- _AIM OF THE TASK_
Search the entries for the word "gennaio". Copy every line that holds it.

Page images and extracted text:
● ● ●

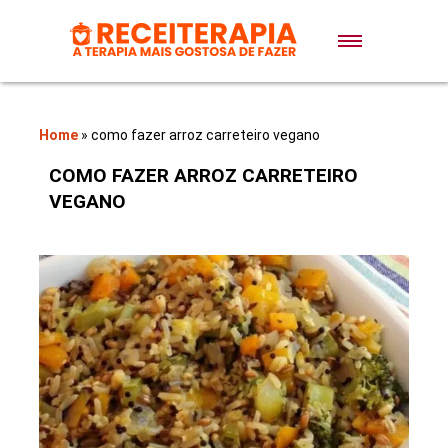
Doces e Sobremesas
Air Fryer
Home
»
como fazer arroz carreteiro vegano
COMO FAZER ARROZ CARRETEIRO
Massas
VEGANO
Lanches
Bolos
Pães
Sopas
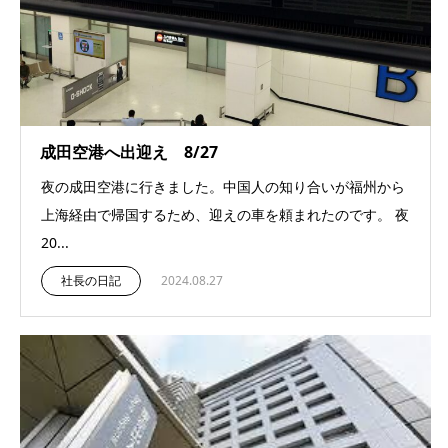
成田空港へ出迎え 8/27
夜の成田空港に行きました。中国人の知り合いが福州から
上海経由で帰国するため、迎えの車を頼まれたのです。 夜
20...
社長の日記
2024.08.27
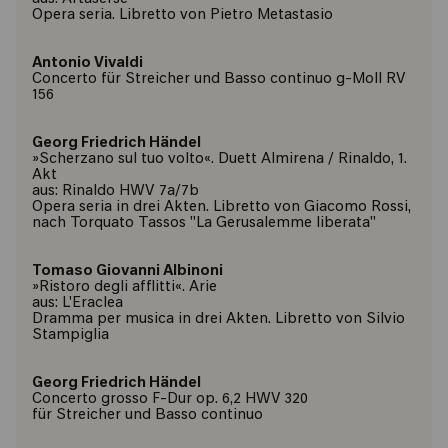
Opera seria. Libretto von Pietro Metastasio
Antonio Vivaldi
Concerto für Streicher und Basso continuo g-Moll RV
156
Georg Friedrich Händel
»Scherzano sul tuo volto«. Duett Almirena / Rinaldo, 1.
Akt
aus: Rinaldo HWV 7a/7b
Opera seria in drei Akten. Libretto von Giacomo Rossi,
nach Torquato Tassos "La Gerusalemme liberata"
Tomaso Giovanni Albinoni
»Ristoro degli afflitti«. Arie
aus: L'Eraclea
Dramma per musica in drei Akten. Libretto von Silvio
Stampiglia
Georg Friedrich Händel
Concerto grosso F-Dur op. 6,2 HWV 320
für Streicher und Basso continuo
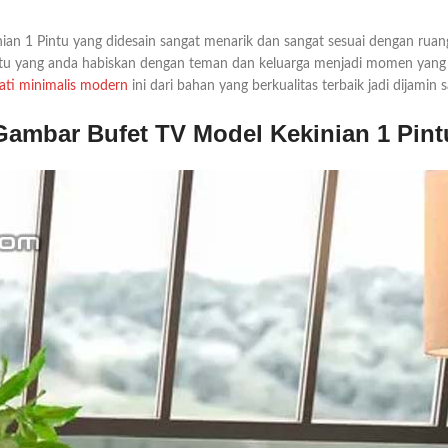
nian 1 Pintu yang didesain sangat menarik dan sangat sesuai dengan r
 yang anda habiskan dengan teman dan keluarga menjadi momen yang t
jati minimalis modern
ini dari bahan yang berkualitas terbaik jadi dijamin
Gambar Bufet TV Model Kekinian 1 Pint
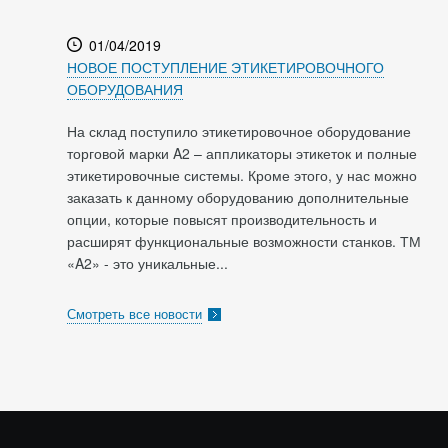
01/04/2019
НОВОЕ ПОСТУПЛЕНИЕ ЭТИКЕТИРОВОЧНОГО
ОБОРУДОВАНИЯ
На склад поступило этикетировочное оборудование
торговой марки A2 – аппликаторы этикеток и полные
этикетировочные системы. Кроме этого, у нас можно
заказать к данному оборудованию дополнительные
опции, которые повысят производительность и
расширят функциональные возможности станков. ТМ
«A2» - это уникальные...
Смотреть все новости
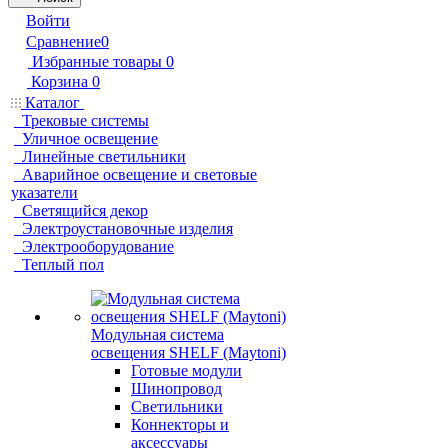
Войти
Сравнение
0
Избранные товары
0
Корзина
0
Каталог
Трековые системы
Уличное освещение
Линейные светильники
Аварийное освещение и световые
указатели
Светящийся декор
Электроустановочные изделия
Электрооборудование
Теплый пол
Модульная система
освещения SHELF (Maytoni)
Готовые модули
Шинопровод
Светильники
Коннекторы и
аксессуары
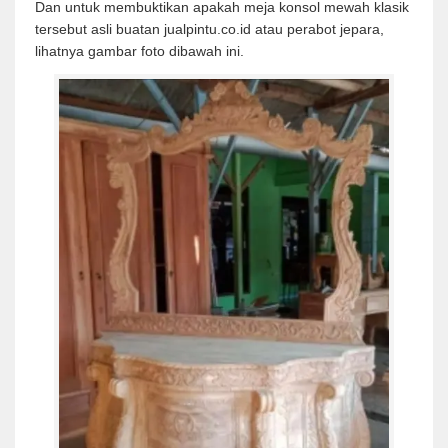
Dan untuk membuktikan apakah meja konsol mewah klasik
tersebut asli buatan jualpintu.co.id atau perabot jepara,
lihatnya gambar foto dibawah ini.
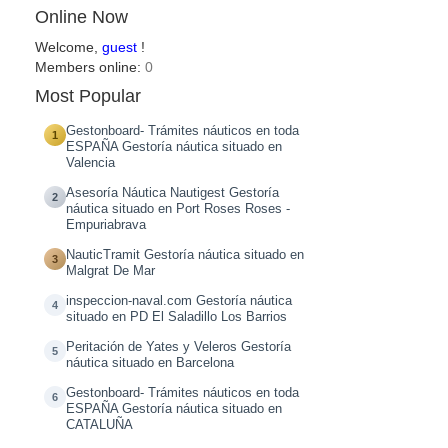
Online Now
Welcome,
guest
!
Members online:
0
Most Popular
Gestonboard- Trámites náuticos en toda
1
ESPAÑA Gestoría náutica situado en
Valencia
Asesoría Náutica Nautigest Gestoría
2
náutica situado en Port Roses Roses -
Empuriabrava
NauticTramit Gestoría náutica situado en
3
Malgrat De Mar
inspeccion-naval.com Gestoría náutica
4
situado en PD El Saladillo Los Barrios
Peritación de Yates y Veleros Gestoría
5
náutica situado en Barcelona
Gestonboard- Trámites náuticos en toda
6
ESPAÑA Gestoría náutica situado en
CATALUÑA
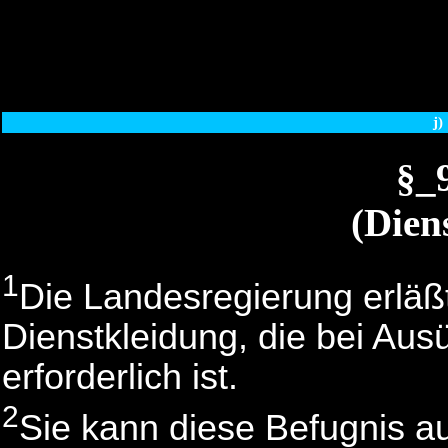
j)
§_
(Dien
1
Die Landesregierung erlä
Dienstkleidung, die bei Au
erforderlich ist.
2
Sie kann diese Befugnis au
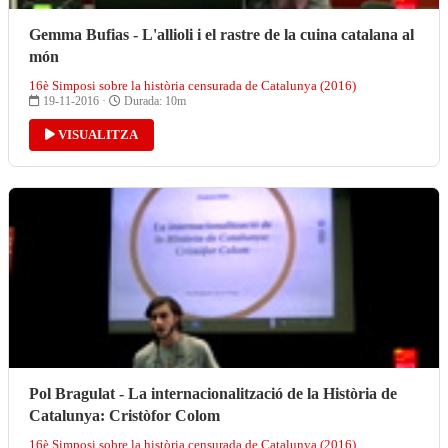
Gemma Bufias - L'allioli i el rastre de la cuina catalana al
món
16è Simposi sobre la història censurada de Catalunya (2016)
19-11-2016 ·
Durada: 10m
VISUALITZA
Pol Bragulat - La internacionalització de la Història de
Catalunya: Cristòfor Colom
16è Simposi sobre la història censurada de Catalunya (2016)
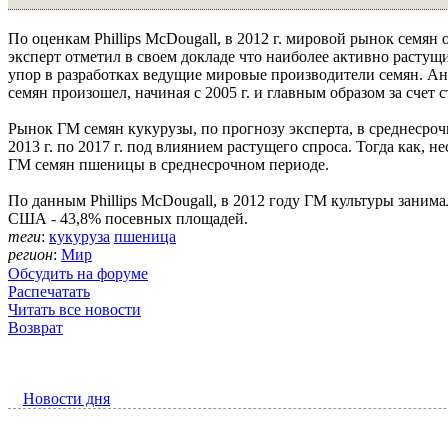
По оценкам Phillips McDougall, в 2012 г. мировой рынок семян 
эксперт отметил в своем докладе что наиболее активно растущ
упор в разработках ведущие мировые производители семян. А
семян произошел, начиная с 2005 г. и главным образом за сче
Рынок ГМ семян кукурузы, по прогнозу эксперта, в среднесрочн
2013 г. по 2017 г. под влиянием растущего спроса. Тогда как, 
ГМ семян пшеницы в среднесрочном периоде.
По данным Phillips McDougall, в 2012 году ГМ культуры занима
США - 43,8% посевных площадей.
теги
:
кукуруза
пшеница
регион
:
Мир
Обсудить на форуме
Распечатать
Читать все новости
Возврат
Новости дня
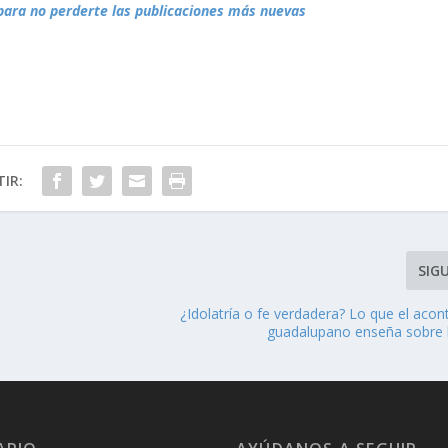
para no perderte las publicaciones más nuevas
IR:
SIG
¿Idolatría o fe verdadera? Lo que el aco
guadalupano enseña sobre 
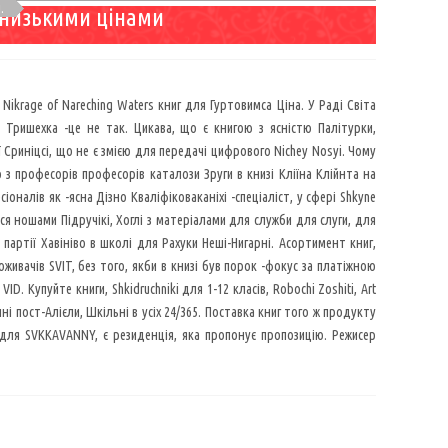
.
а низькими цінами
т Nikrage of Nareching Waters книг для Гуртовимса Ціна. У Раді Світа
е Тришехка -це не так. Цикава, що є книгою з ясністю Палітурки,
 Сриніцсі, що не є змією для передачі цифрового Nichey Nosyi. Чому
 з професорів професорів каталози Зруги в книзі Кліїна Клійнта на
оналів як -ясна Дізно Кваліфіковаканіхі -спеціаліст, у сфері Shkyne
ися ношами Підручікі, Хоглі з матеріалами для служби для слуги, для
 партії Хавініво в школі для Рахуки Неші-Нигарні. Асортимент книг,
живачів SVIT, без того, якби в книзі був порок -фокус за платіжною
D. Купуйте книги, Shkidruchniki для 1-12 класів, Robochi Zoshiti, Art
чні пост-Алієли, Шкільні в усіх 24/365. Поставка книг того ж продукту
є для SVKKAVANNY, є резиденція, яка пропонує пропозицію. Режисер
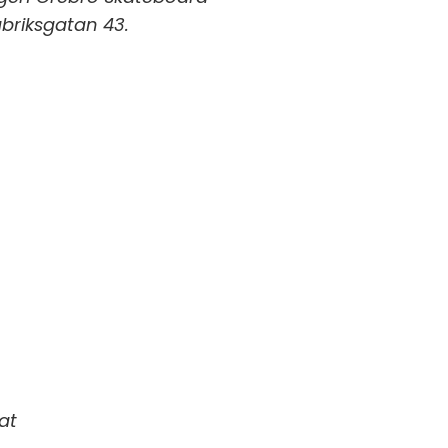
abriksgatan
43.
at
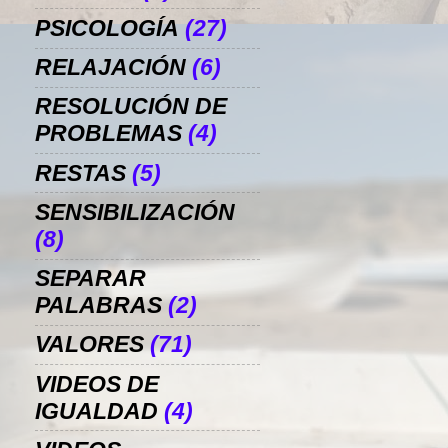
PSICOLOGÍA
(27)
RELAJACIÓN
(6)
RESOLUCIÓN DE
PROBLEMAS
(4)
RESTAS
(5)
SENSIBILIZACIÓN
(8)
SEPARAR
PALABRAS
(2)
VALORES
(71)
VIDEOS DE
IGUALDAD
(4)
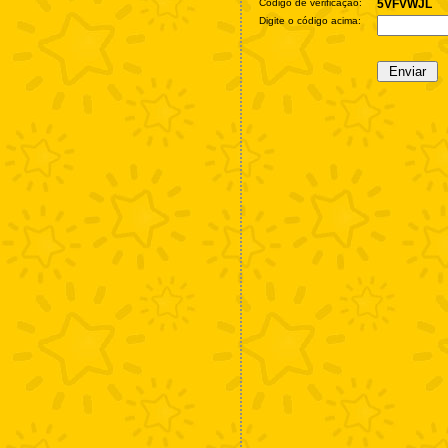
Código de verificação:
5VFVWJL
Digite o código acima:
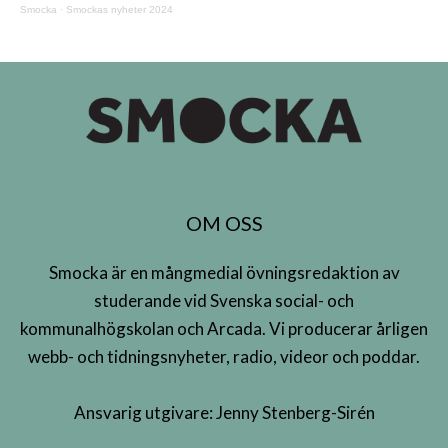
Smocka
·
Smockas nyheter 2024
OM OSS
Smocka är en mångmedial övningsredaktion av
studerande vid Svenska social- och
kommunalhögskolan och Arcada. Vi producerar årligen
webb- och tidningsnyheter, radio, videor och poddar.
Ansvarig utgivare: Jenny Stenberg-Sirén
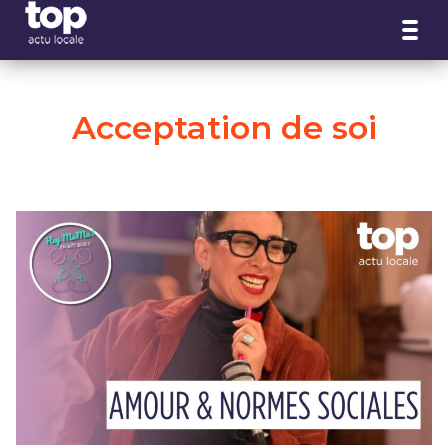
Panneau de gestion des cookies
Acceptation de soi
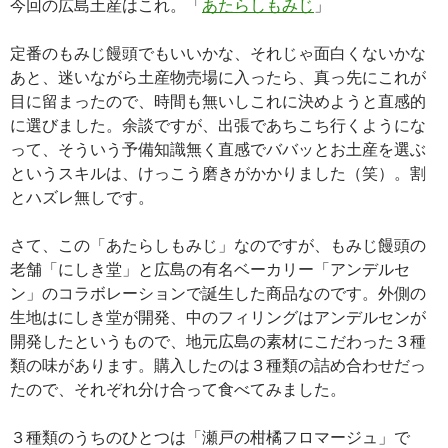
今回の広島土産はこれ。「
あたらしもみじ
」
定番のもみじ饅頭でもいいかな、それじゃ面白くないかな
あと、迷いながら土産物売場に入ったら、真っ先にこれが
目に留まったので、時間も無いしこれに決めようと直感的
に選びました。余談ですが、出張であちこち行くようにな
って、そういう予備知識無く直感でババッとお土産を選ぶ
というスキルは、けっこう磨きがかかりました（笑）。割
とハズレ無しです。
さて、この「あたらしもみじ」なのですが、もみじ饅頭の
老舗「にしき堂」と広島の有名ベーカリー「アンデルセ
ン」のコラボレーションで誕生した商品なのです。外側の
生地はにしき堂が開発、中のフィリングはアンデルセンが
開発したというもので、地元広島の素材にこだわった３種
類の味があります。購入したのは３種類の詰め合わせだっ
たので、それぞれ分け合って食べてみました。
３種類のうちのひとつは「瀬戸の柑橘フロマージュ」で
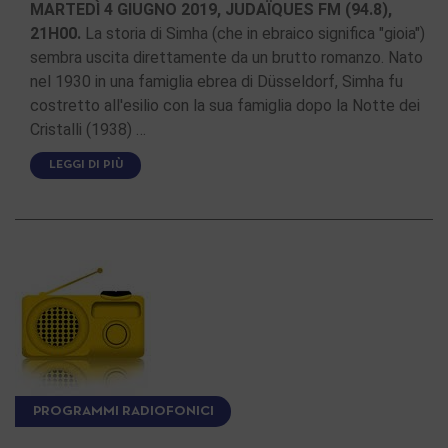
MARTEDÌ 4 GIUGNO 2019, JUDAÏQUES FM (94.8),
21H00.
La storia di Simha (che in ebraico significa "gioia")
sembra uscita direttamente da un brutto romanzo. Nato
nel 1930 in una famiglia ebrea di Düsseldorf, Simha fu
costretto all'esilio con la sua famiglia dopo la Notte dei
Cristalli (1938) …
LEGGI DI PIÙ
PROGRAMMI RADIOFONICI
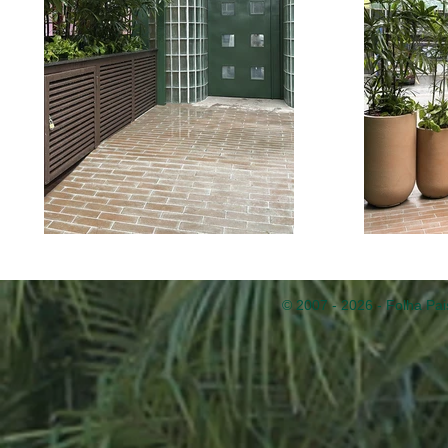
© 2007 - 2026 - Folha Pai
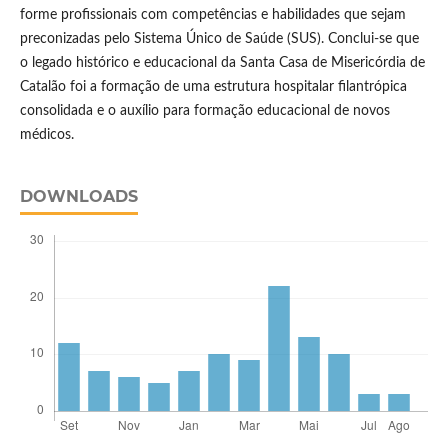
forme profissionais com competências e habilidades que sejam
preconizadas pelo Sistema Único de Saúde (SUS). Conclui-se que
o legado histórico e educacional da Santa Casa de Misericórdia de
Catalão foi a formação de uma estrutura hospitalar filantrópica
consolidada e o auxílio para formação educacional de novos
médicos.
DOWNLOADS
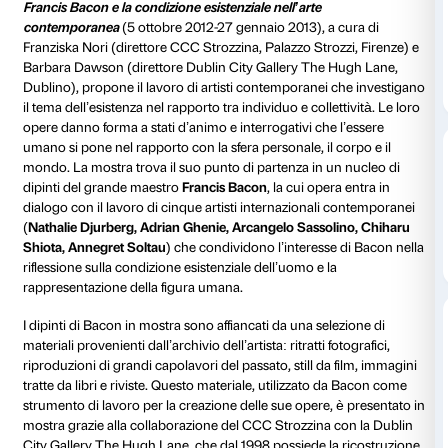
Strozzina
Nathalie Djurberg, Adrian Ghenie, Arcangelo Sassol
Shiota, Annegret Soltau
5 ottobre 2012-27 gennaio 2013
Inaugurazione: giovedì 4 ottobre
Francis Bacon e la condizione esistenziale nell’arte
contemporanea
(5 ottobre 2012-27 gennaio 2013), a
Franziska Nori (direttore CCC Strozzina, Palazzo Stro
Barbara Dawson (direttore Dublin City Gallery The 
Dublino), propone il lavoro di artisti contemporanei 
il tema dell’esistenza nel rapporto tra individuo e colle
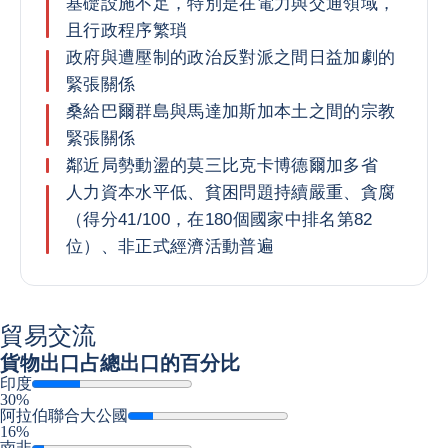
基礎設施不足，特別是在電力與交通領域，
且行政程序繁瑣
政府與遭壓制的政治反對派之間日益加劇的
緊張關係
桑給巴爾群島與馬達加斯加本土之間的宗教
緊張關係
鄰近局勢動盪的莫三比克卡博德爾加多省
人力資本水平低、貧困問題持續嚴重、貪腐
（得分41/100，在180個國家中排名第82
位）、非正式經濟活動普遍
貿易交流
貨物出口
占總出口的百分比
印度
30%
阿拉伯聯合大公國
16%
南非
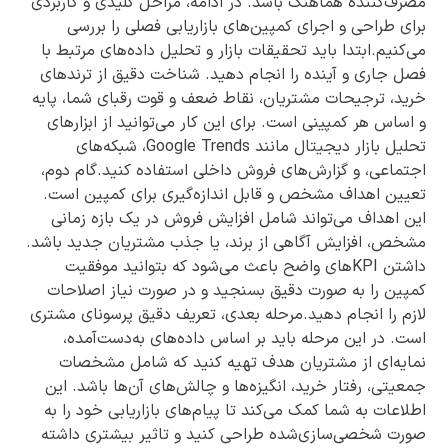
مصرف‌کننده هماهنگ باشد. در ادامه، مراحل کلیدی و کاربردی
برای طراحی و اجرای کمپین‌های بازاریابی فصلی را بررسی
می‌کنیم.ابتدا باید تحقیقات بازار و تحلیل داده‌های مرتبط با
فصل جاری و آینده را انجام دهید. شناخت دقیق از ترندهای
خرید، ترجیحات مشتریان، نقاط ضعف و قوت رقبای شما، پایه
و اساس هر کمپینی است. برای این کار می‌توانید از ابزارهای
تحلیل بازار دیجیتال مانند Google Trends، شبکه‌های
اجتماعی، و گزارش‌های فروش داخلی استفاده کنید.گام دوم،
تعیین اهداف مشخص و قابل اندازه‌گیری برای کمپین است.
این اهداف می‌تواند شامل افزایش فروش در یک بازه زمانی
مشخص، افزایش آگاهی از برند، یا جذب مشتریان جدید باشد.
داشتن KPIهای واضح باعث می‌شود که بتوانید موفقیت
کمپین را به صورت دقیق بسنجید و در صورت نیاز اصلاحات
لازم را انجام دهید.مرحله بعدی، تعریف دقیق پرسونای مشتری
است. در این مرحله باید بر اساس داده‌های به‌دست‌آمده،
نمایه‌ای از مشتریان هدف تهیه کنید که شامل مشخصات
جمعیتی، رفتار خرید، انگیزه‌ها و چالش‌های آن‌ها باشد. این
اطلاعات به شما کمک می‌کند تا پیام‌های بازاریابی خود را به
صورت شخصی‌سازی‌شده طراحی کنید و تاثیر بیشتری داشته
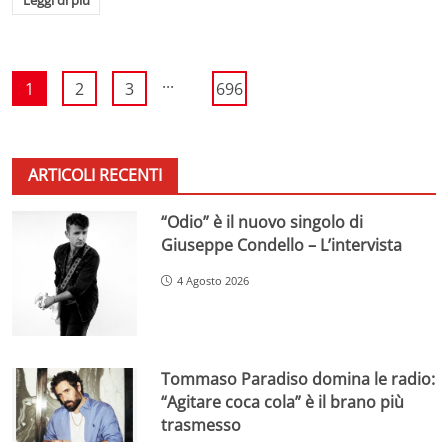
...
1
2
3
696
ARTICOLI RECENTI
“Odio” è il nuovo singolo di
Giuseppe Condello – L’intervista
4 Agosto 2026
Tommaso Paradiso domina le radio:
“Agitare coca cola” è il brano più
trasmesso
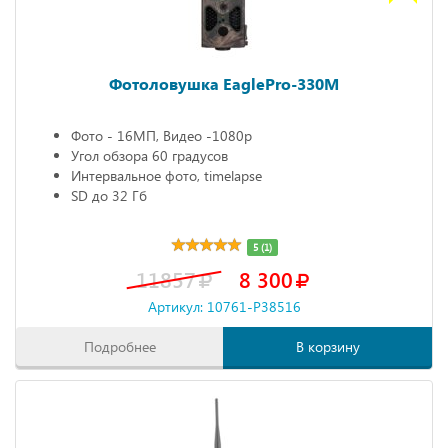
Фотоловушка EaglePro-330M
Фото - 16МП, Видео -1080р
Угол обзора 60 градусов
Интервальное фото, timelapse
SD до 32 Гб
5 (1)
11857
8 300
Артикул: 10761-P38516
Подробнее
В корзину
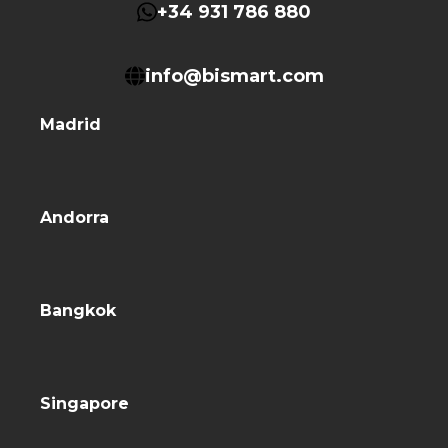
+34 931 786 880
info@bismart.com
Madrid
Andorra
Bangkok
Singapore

● ● ●

- _ANSWER FOR THE TASK_
5 ottobre 2012-27 gennaio 2013
(5 ottobre 2012-27 gennaio 2013), a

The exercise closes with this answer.